YOUR ASSIGNMENT: Output each entry that follows exactly. Images stay out.

***** STUDY MATERIAL

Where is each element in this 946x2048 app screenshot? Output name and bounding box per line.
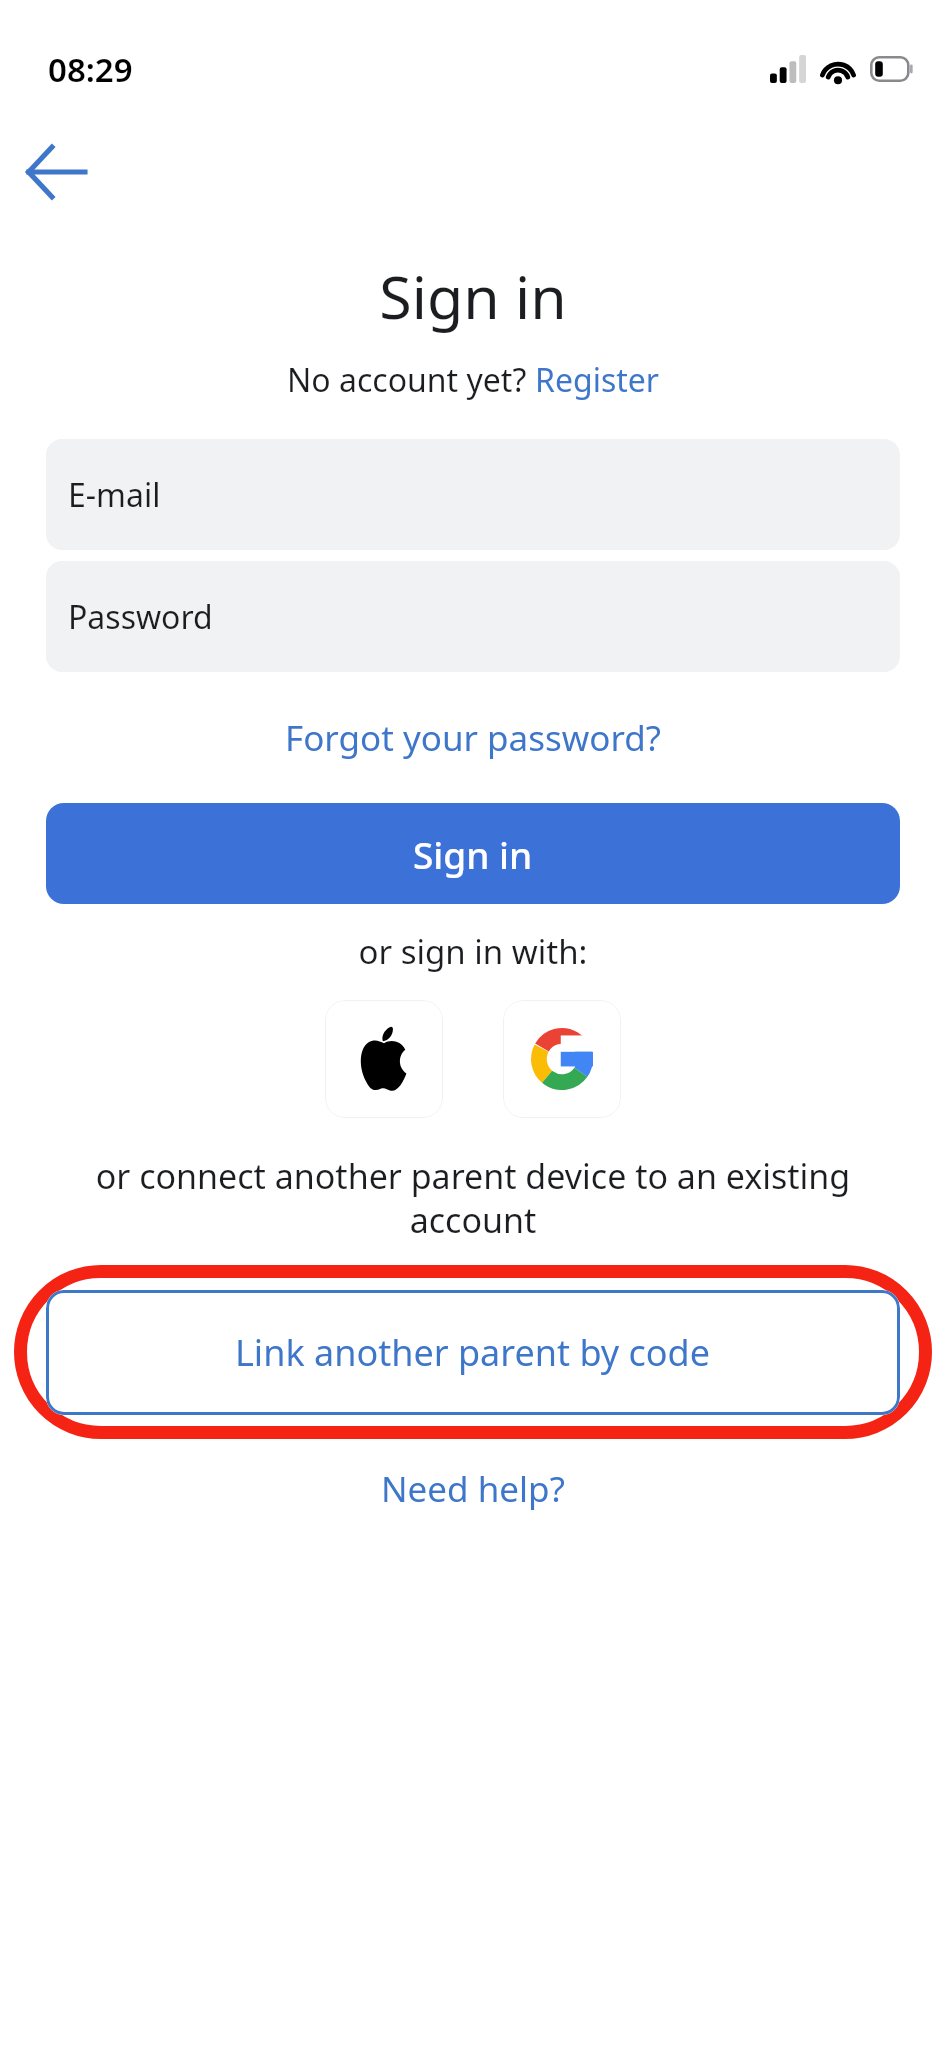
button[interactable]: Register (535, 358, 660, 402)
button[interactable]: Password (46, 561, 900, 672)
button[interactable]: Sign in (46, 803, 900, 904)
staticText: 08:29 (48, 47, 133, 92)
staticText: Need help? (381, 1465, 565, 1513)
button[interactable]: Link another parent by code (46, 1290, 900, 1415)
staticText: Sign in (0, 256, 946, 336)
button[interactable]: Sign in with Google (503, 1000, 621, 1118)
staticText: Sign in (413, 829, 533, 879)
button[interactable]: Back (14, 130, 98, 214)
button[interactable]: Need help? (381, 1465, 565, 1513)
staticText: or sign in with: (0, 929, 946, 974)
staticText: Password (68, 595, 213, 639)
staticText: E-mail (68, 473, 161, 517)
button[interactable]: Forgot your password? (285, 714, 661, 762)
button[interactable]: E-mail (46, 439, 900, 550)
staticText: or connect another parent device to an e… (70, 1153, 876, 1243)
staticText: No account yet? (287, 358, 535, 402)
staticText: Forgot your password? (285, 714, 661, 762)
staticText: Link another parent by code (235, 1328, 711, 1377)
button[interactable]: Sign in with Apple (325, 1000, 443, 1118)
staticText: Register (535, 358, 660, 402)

**********

OUTPUT OF THE EXERCISE:
Where is each element in this 946x2048 app screenshot? Output name and bounding box per line.
button[interactable]: Register (535, 358, 660, 402)
button[interactable]: Password (46, 561, 900, 672)
button[interactable]: Sign in (46, 803, 900, 904)
staticText: 08:29 (48, 47, 133, 92)
staticText: Need help? (381, 1465, 565, 1513)
button[interactable]: Link another parent by code (46, 1290, 900, 1415)
staticText: Sign in (0, 256, 946, 336)
button[interactable]: Sign in with Google (503, 1000, 621, 1118)
staticText: Sign in (413, 829, 533, 879)
button[interactable]: Back (14, 130, 98, 214)
button[interactable]: Need help? (381, 1465, 565, 1513)
staticText: or sign in with: (0, 929, 946, 974)
staticText: Password (68, 595, 213, 639)
staticText: E-mail (68, 473, 161, 517)
button[interactable]: Forgot your password? (285, 714, 661, 762)
button[interactable]: E-mail (46, 439, 900, 550)
staticText: or connect another parent device to an e… (70, 1153, 876, 1243)
staticText: No account yet? (287, 358, 535, 402)
staticText: Forgot your password? (285, 714, 661, 762)
staticText: Link another parent by code (235, 1328, 711, 1377)
button[interactable]: Sign in with Apple (325, 1000, 443, 1118)
staticText: Register (535, 358, 660, 402)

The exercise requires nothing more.